A counterintuitive insight from MIWV: data on which model performance degrades after receiving a relevant demonstration is the most valuable—this reveals the model's capability gaps. The same principle is broadly applicable to active learning and curriculum learning in any domain.

Limitations & Future Work¶

Validation is limited to the LLaMA family; applicability to other architectures (e.g., Qwen, Mistral) remains untested.
MIWV relies on embedding-based retrieval of similar samples and may degrade on highly heterogeneous datasets where each instruction is unique.
Only small-scale fine-tuning (7B/13B) is evaluated; effectiveness on larger models (70B+) has yet to be confirmed.
No analysis is provided on the common characteristics of MIWV-selected data—what properties (task type, complexity, or other factors) tend to yield high MIWV scores remains an open question.

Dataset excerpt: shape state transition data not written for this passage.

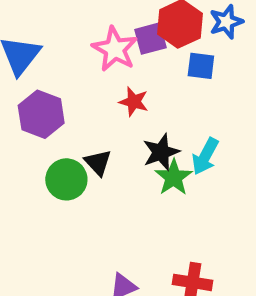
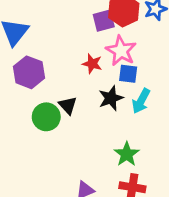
pink star: (115, 49) -> (121, 51), moved
blue square: (201, 66) -> (128, 74), moved
green star: (174, 177) -> (127, 154), moved

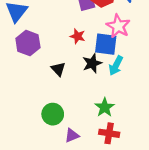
pink star: (121, 51) -> (118, 26), moved
blue square: (128, 74) -> (106, 44), size x1.5
green circle: (46, 117) -> (53, 114), moved

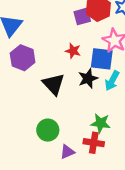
black triangle: (58, 69) -> (54, 84), size x1.5
green star: (105, 107) -> (101, 123), turned -30
red cross: (109, 133) -> (94, 143), moved

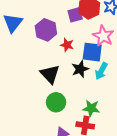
purple hexagon: (23, 58) -> (46, 30), moved
green circle: (48, 130) -> (56, 102), moved

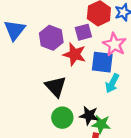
purple square: (75, 15) -> (83, 32), moved
red star: (67, 45) -> (75, 54), size x1.5
black star: (80, 69) -> (89, 115), moved, turned 30

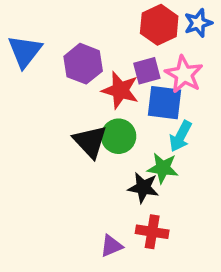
purple square: (83, 32) -> (147, 71), moved
green circle: (62, 118) -> (119, 136), moved
green star: (101, 124) -> (163, 168), moved

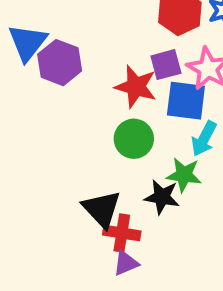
purple hexagon: (83, 64) -> (60, 63), moved
black triangle: (90, 142) -> (102, 209), moved
red cross: (152, 232) -> (122, 233), moved

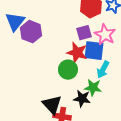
red star: (136, 87) -> (77, 53), moved

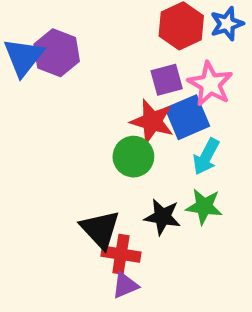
purple hexagon: (31, 32) -> (57, 53), moved
blue square: (94, 51) -> (187, 117), turned -30
green star: (93, 88) -> (204, 206), moved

vs. IFD Score: IFD assesses data difficulty via loss differences before and after fine-tuning, requiring one full training round; MIWV requires no training at all and directly estimates importance via ICL differences.
vs. SelectIT: SelectIT computes quality scores from token probability distributions over multiple inference runs, requiring complex multi-pass inference; MIWV requires only two forward passes (with and without ICL), making it simpler and more efficient.
vs. Superfiltering: Superfiltering is more computationally efficient (using a smaller model for scoring), but the mismatch between the scoring model and the training model results in a lower win rate; MIWV consistently uses the target model itself for evaluation.

Rating¶

Novelty: ⭐⭐⭐⭐ MIWV is a concise and effective metric; using ICL difference as a proxy for data value represents a novel perspective.
Experimental Thoroughness: ⭐⭐⭐⭐ Evaluations span multiple datasets, models, and baselines, complemented by ablation studies.
Writing Quality: ⭐⭐⭐⭐ The method is clearly presented and experimental results are well reported.
Value: ⭐⭐⭐⭐⭐ The finding that 1% of data surpasses full-data training has significant practical implications for real-world training pipelines.